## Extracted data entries
————

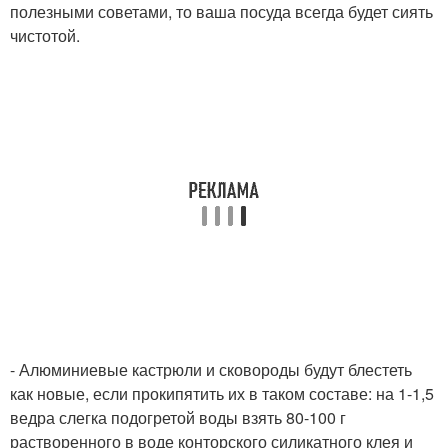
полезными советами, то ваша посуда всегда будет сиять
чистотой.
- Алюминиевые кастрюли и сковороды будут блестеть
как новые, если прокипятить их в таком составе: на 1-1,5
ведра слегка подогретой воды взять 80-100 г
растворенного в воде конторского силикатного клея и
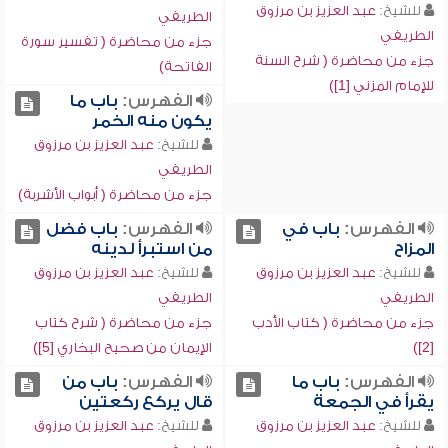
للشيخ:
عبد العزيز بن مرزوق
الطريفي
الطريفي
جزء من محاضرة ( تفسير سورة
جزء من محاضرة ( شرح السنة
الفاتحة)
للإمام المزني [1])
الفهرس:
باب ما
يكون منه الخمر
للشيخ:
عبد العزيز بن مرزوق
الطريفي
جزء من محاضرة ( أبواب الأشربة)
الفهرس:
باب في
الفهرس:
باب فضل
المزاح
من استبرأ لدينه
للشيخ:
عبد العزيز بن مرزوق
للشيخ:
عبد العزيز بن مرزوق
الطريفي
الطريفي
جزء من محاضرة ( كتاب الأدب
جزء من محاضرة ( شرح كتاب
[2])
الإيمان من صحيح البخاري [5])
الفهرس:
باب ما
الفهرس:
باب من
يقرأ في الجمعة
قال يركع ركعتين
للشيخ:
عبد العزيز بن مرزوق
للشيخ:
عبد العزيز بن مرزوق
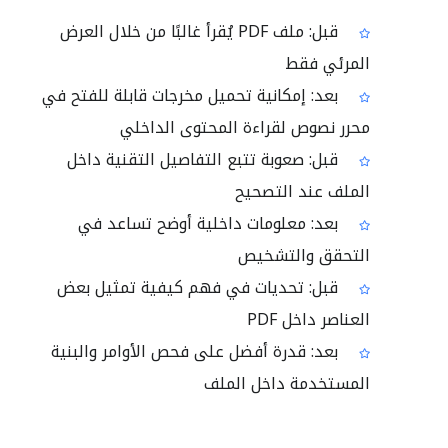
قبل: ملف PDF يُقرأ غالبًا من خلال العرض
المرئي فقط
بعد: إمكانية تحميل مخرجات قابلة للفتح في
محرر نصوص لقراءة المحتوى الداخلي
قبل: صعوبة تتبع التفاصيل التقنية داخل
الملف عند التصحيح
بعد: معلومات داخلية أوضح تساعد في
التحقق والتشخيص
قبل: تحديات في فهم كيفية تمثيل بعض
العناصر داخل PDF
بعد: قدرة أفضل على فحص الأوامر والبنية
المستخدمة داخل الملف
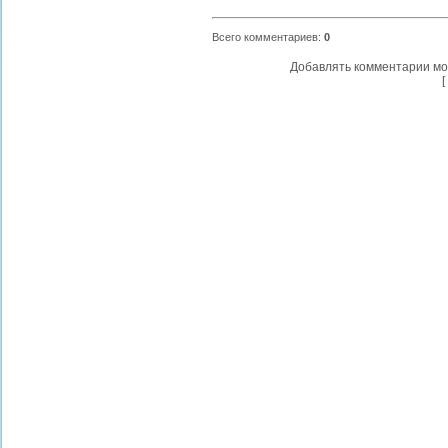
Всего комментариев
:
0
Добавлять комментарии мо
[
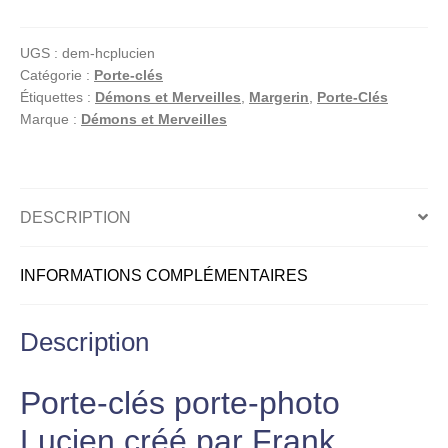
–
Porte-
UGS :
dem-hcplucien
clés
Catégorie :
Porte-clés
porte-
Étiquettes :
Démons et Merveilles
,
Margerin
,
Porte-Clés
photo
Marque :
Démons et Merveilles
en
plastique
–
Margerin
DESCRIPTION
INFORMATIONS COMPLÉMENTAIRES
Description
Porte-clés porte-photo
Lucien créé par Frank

————

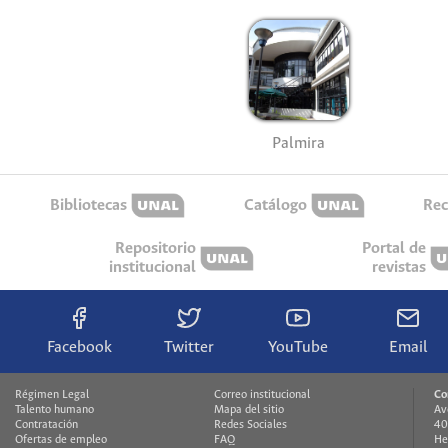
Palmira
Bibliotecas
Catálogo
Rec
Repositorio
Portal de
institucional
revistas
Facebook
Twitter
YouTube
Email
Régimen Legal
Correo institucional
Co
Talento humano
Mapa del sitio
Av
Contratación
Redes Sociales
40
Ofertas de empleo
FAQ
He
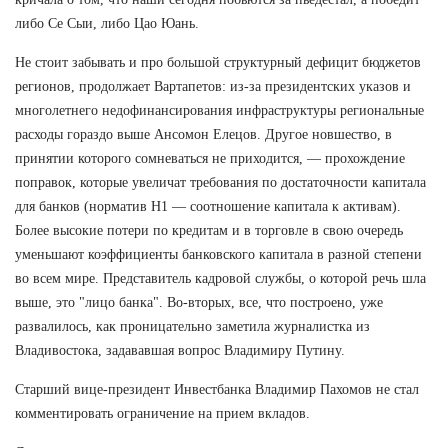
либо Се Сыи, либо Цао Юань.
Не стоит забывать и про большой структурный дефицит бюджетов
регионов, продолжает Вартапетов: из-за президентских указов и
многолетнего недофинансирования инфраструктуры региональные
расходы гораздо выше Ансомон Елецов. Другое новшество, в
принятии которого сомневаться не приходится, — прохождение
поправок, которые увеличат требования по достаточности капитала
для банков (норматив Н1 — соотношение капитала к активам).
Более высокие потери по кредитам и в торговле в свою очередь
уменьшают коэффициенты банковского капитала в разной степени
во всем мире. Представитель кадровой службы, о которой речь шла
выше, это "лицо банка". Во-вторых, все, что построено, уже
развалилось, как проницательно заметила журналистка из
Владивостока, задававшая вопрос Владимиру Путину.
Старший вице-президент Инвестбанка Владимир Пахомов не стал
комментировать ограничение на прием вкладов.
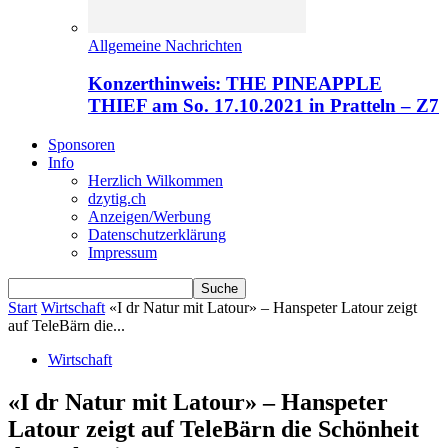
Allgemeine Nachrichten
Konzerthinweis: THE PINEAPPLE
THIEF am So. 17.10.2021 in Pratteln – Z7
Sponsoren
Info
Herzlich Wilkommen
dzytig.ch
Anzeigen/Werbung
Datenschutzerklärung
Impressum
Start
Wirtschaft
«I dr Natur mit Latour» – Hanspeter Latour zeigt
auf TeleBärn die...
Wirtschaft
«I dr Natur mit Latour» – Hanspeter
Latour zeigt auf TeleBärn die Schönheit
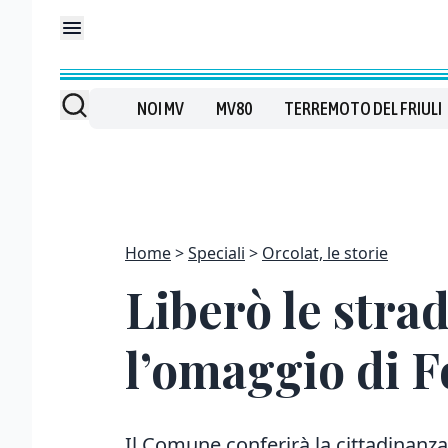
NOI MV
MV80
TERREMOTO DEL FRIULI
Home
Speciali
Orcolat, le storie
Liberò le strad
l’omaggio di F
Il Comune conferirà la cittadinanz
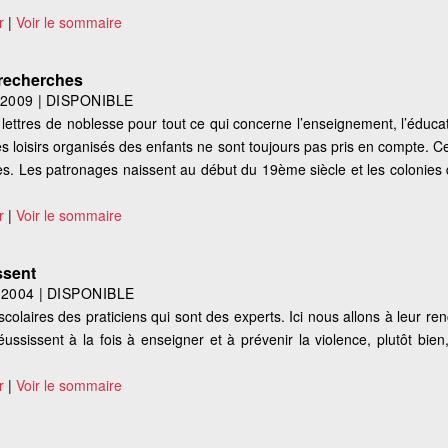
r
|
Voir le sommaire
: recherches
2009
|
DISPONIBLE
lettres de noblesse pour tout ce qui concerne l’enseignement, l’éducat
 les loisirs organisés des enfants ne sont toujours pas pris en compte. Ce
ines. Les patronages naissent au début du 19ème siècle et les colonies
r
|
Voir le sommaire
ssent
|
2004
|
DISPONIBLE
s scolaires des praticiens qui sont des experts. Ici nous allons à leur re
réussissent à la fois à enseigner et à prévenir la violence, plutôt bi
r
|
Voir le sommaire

————

## PROBLEM STATEMENT
Exercise for the records above: copy only the lines from the one with "полезными советами, то" to the one with "Lucien créé par Frank", both ends kept, and drop the pictures.

## ANSWER SPACE
полезными советами, то ваша посуда всегда будет сиять
чистотой.
- Алюминиевые кастрюли и сковороды будут блестеть
как новые, если прокипятить их в таком составе: на 1-1,5
ведра слегка подогретой воды взять 80-100 г
растворенного в воде конторского силикатного клея и
للشيخ:
عبد العزيز بن مرزوق
الطريفي
الطريفي
جزء من محاضرة ( تفسير سورة
جزء من محاضرة ( شرح السنة
الفاتحة)
للإمام المزني [1])
الفهرس:
باب ما
يكون منه الخمر
للشيخ:
عبد العزيز بن مرزوق
الطريفي
جزء من محاضرة ( أبواب الأشربة)
الفهرس:
باب في
الفهرس:
باب فضل
المزاح
من استبرأ لدينه
للشيخ:
عبد العزيز بن مرزوق
للشيخ:
عبد العزيز بن مرزوق
الطريفي
الطريفي
جزء من محاضرة ( كتاب الأدب
جزء من محاضرة ( شرح كتاب
[2])
الإيمان من صحيح البخاري [5])
الفهرس:
باب ما
الفهرس:
باب من
يقرأ في الجمعة
قال يركع ركعتين
للشيخ:
عبد العزيز بن مرزوق
للشيخ:
عبد العزيز بن مرزوق
قبل: ملف PDF يُقرأ غالبًا من خلال العرض
المرئي فقط
بعد: إمكانية تحميل مخرجات قابلة للفتح في
محرر نصوص لقراءة المحتوى الداخلي
قبل: صعوبة تتبع التفاصيل التقنية داخل
الملف عند التصحيح
بعد: معلومات داخلية أوضح تساعد في
التحقق والتشخيص
قبل: تحديات في فهم كيفية تمثيل بعض
العناصر داخل PDF
بعد: قدرة أفضل على فحص الأوامر والبنية
المستخدمة داخل الملف
Всего комментариев
:
0
Добавлять комментарии мо
[
–
Porte-
UGS :
dem-hcplucien
clés
Catégorie :
Porte-clés
porte-
Étiquettes :
Démons et Merveilles
,
Margerin
,
Porte-Clés
photo
Marque :
Démons et Merveilles
en
plastique
–
Margerin
DESCRIPTION
INFORMATIONS COMPLÉMENTAIRES
Description
Porte-clés porte-photo
Lucien créé par Frank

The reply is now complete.